Спотыкаясь в темноте, они пробирались задними коридорами одесского синематографического театра «Версаль» к зрительному залу. Директор то и дело извинялся, всплескивал руками, умолял «не поранить ножку» и, поминутно оглядываясь на Ожогина и Чардынина, с тревогой всматривался в их лица: может, они знают отгадку, чем пленяет зрителей этот «замороженный», эта «кислая мина», это «каменное лицо», как публика прозвала Бориса Кторова.
Наконец они оказались в фойе, завешанном плакатами: очень крупно бесстрастное лицо с грустными глазами, сверху надпись — «Печальный клоун», снизу еще одна — «Он заставит вас плакать… от смеха».
Ожогин и Чардынин вошли в темный зал. Фильма уже шла. Прислонившись к стене, они смотрели не на экран, а на публику, отмечая малейшие реакции, запоминая, в каких местах смеются громче, в каких — затихают, в каких — начинают шуршать фантиками, а в каких — замирают, утянутые в экран странным немигающим взглядом Кторова. Собственно, именно за этим они и приехали в Одессу, как перед тем ездили в Симферополь, Севастополь, по всему побережью, даже до Ростова добрались.
Первую фильму Кторова выпустили к Рождеству. Чардынин сделал почти невозможное: договорился о показе почитай во всех городах южных губерний, где имелся хотя бы один кинотеатр.

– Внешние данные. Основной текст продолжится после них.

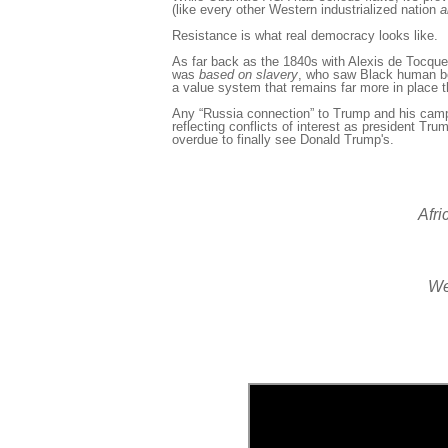
(like every other Western industrialized nation
a
Resistance is what real democracy looks like.
As far back as the 1840s with Alexis
de Tocquev
was
based
on slavery
, who saw Black human b
a value system that remains far more in place 
Any “Russia connection” to Trump and his camp
reflecting conflicts of interest as president Trum
overdue to finally see Donald Trump's.
Afri
We 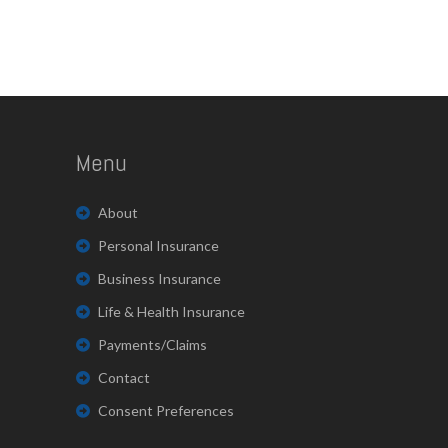
Menu
About
Personal Insurance
Business Insurance
Life & Health Insurance
Payments/Claims
Contact
Consent Preferences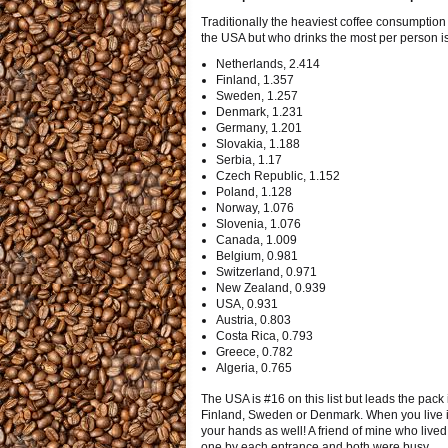
Traditionally the heaviest coffee consumption i
the USA but who drinks the most per person is 
Netherlands, 2.414
Finland, 1.357
Sweden, 1.257
Denmark, 1.231
Germany, 1.201
Slovakia, 1.188
Serbia, 1.17
Czech Republic, 1.152
Poland, 1.128
Norway, 1.076
Slovenia, 1.076
Canada, 1.009
Belgium, 0.981
Switzerland, 0.971
New Zealand, 0.939
USA, 0.931
Austria, 0.803
Costa Rica, 0.793
Greece, 0.782
Algeria, 0.765
The USA is #16 on this list but leads the pack
Finland, Sweden or Denmark. When you live in
your hands as well! A friend of mine who lived 
one by each entrance and both were busy.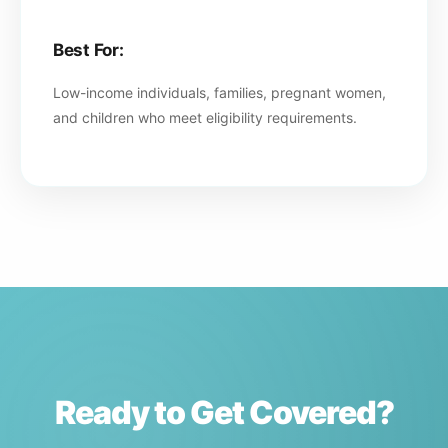
Best For:
Low-income individuals, families, pregnant women,
and children who meet eligibility requirements.
Ready to Get Covered?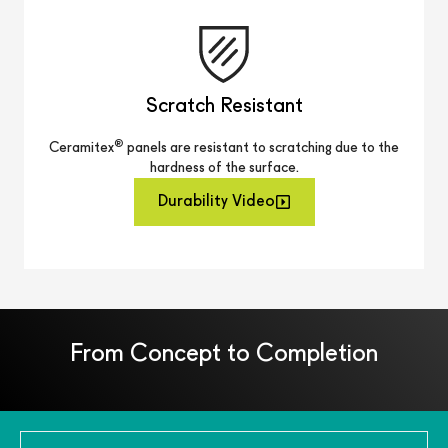
Scratch Resistant
®
Ceramitex
panels are resistant to scratching due to the
hardness of the surface.
Durability Video
From Concept to Completion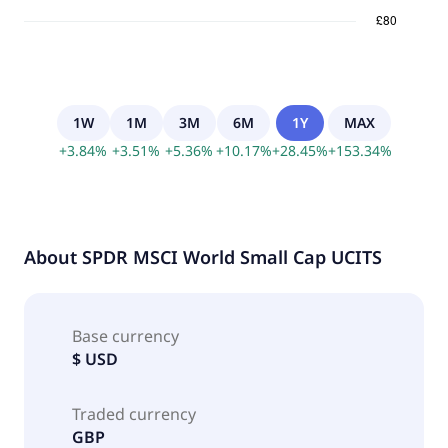
1W
1M
3M
6M
1Y
MAX
+
3.84
%
+
3.51
%
+
5.36
%
+
10.17
%
+
28.45
%
+
153.34
%
About
SPDR MSCI World Small Cap UCITS
Base currency
$ USD
Traded currency
GBP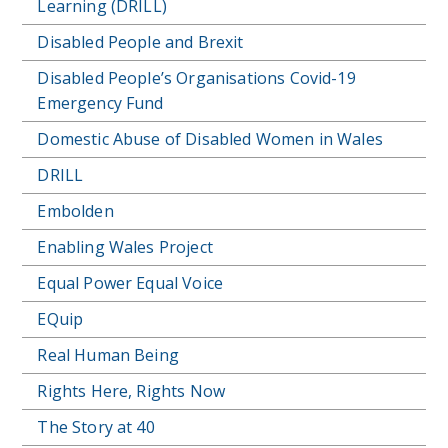
Learning (DRILL)
Disabled People and Brexit
Disabled People’s Organisations Covid-19
Emergency Fund
Domestic Abuse of Disabled Women in Wales
DRILL
Embolden
Enabling Wales Project
Equal Power Equal Voice
EQuip
Real Human Being
Rights Here, Rights Now
The Story at 40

Сам ездил, сам уговаривал владельцев, расхваливая с несвойственным ему страстным красноречием никому неизвестного комика, ради которого требовал — не требовал, убеждал! — изъять из репертуара фильмы с самим Жоржем Александриди! Соглашались, как правило, на один-два, редко три сеанса. Чардынин радостно потирал руки и просил телеграфировать о продолжении показов. На него смотрели как на сумасшедшего и… телеграфировали на другой же день. «Кторов тчк два месяца тчк Масленица двойная цена тчк», — гласила одна такая депеша.